China alleges US cyberattacks on national time centre, warns of risks to critical systems
China’s Ministry of State Security has accused the United States of mounting a multi-year cyber campaign against the National Time Service Centre, the body that generates and distributes the country’s official time. The ministry said the activity, attributed to the US National Security Agency, threatened services that depend on precise timing, including communications, finance, power, transport, mapping and defence. The US embassy in China did not immediately comment.
In a statement posted Sunday, 19 October 2025, Beijing time, the ministry described the operations as long term and highly covert, using state grade espionage tools. Officials said the activity began in March 2022 with the compromise of foreign brand mobile phones used by staff, followed in April 2023 by intrusions into the centre’s computer systems using stolen passwords.
Chinese authorities said the campaign intensified from August 2023 to June 2024. Investigators alleged the NSA deployed a new cyberwarfare platform with 42 specialised tools to attack internal networks and probed a high precision ground based timing system, which they said could enable later disruption. The ministry added that most activity occurred late at night or in the early morning, Beijing time, and routed through virtual servers in the United States, Europe and Asia to obscure origin, with strong encryption used throughout.
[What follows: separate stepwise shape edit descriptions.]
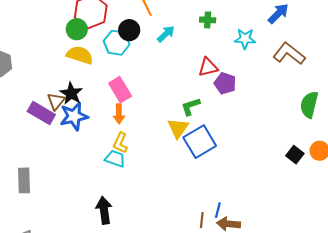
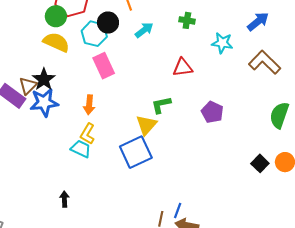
purple pentagon: (225, 83) -> (212, 112), moved
pink rectangle: (120, 90) -> (104, 66), moved
blue square: (200, 142) -> (136, 152), moved
black arrow: (104, 210) -> (64, 199), size x0.6

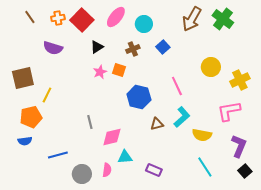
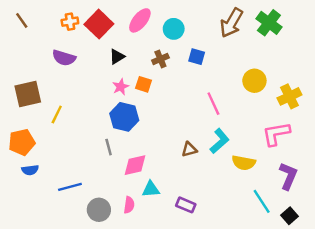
brown line: (30, 17) -> (22, 20), moved
blue square: (163, 47) -> (197, 57), turned -32
blue hexagon: (139, 97) -> (124, 117), moved
orange pentagon: (31, 117) -> (22, 142), moved
cyan line: (205, 167) -> (262, 201), moved
black square: (245, 171) -> (289, 216), moved

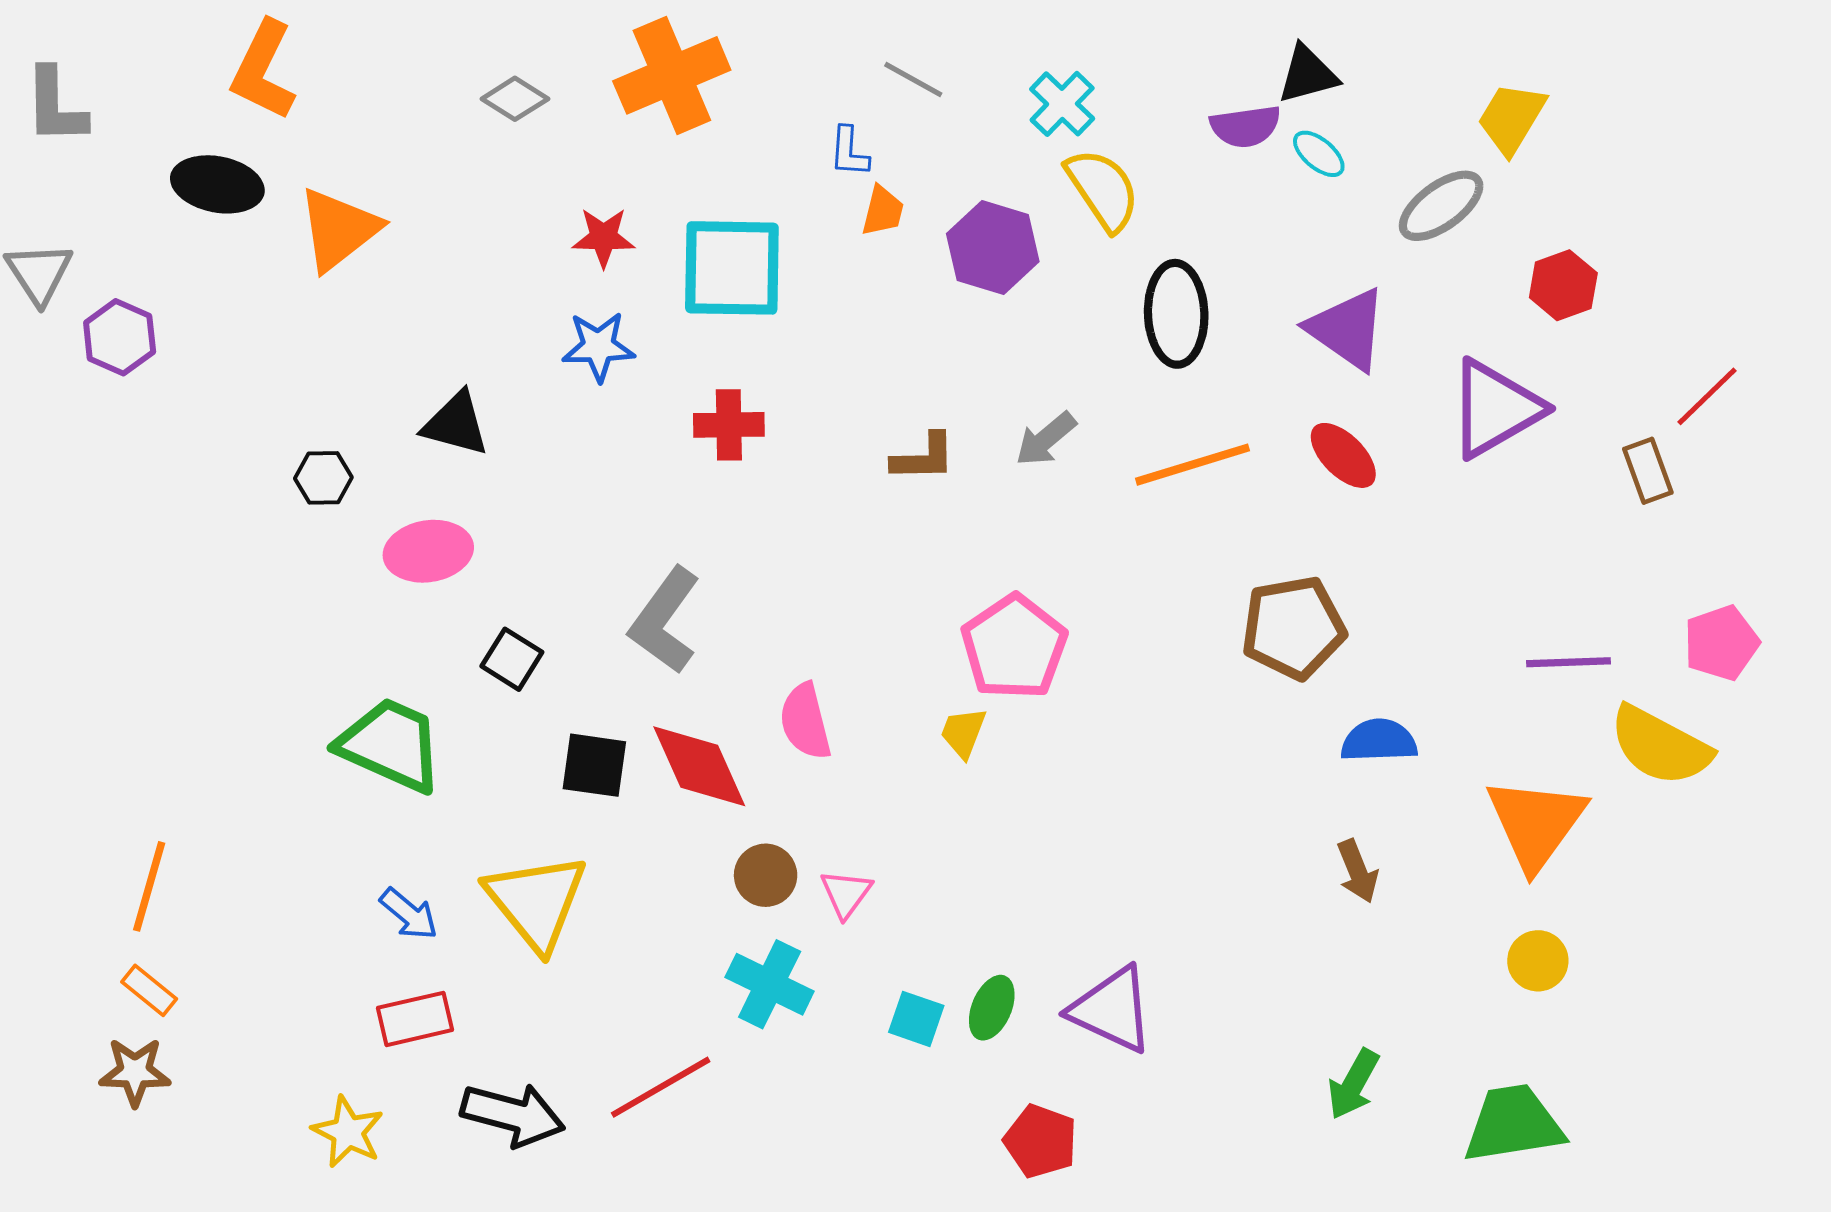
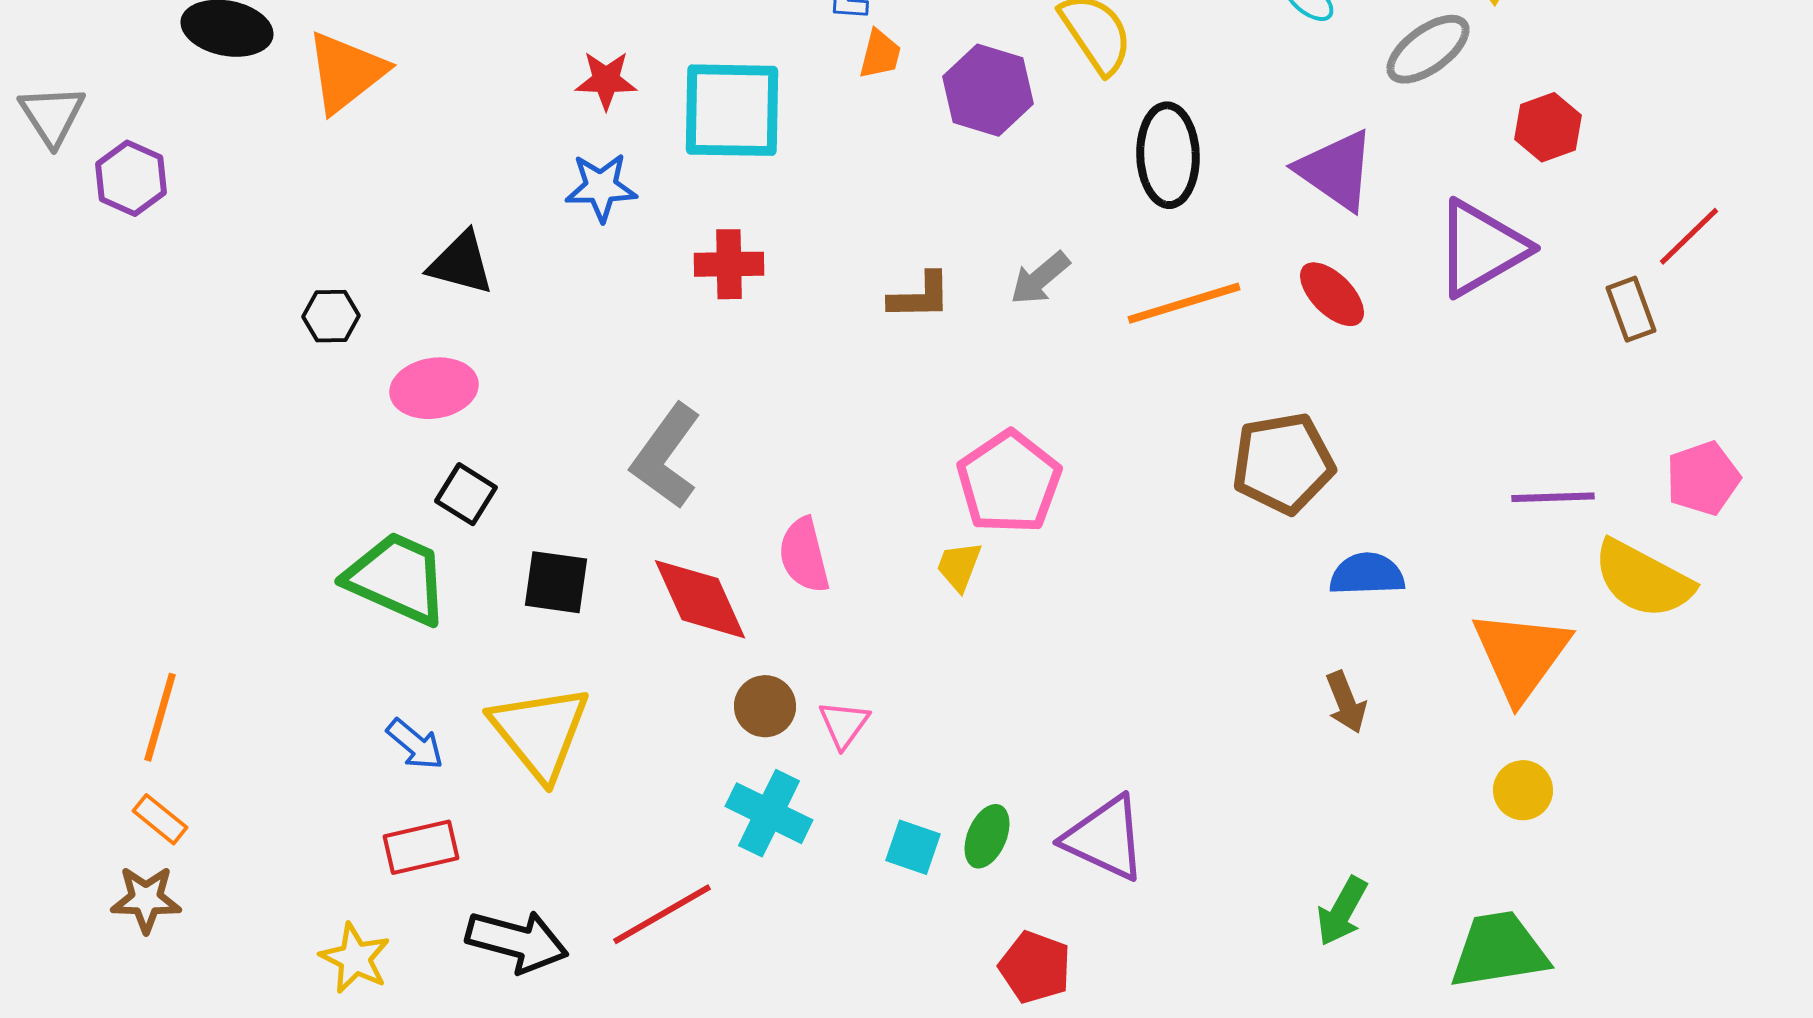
black square: (512, 659) -> (466, 494), moved
black square: (594, 765) -> (556, 582), moved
State media cited Chinese cybersecurity experts who characterised the activity as an advanced persistent threat, noting the use of zero day vulnerabilities and multiple international “springboard” servers to evade detection around critical networks. The National Time Service Centre said it had worked with state security agencies to cut attack chains and upgrade defences.
Officials stressed the societal stakes of precision timing. Even millisecond level errors can cascade through power substations, they said, potentially causing blackouts. Microsecond deviations could roil international markets. A nanosecond offset can degrade the BeiDou navigation system by about 30 centimetres, with knock on effects for mobile and internet services. At the picosecond scale, they warned, spaceflight navigation could miss by several kilometres.
China’s security services said they had collected evidence of the intrusions and guided remediation at the time centre. The ministry framed the incident as part of a broader risk to national infrastructure, and urged continued hardening of timing systems that underpin both civilian life and strategic capabilities.